Let's face facts...DTV is giving us a 'take it or leave it' approach to their new DVR. I'm going to need more than the 'doom and gloom' talk of Mpeg4 ("It's coming...you better be ready or you'll be left behind!") to make me switch.


----------



## drew2k (Jun 10, 2003)

bidger said:


> HR20-700. Of course, I already have a HR10, but if I planned on staying with D*, I'd want the HD DVR that's intended for the future and I've found the HR20 I already have to be reliable up to this time.


I am answering as if this choice is about getting an additional HD-DVR from DirecTV - not as if it's about getting my first HD-DVR.
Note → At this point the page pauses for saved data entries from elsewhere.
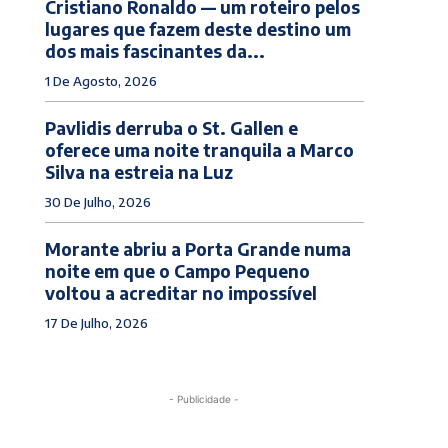
Cristiano Ronaldo — um roteiro pelos
lugares que fazem deste destino um
dos mais fascinantes da...
1 De Agosto, 2026
Pavlidis derruba o St. Gallen e
oferece uma noite tranquila a Marco
Silva na estreia na Luz
30 De Julho, 2026
Morante abriu a Porta Grande numa
noite em que o Campo Pequeno
voltou a acreditar no impossível
17 De Julho, 2026
- Publicidade -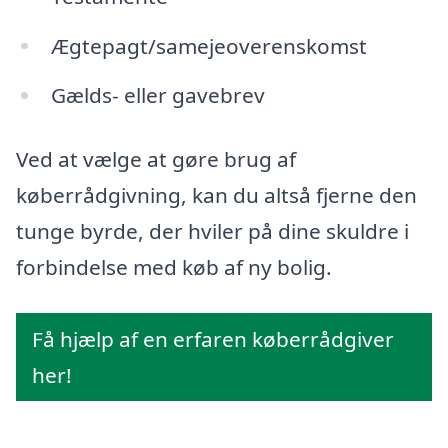
Ægtepagt/samejeoverenskomst
Gælds- eller gavebrev
Ved at vælge at gøre brug af
køberrådgivning, kan du altså fjerne den
tunge byrde, der hviler på dine skuldre i
forbindelse med køb af ny bolig.
Få hjælp af en erfaren køberrådgiver
her!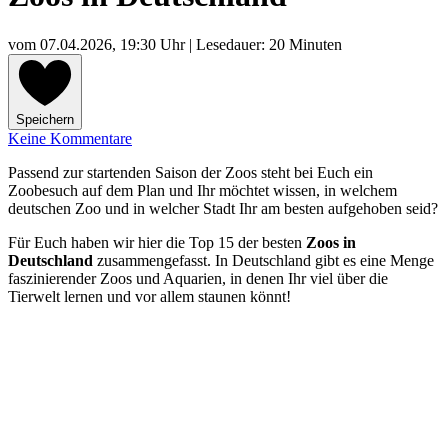
vom
07.04.2026, 19:30 Uhr
| Lesedauer: 20 Minuten
Speichern
Keine Kommentare
Passend zur startenden Saison der Zoos steht bei Euch ein
Zoobesuch auf dem Plan und Ihr möchtet wissen, in welchem
deutschen Zoo und in welcher Stadt Ihr am besten aufgehoben seid?
Für Euch haben wir hier die Top 15 der besten
Zoos in
Deutschland
zusammengefasst. In Deutschland gibt es eine Menge
faszinierender Zoos und Aquarien, in denen Ihr viel über die
Tierwelt lernen und vor allem staunen könnt!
In that light, I voted to get an HR20-700, as I already have two HR10-250s to handle all of my dual-buffering needs, and could use the HR20 for my RSN, YES-HD.

Oh yeah, Earl said it was also free. I will need a new multiswitch and dish for free, too. Thanks, and can I have it all by January 3rd, please?


----------



## jcricket (Sep 11, 2002)

drew2k said:


> I will need a new multiswitch and dish for free, too. Thanks, and can I have it all by January 3rd, please?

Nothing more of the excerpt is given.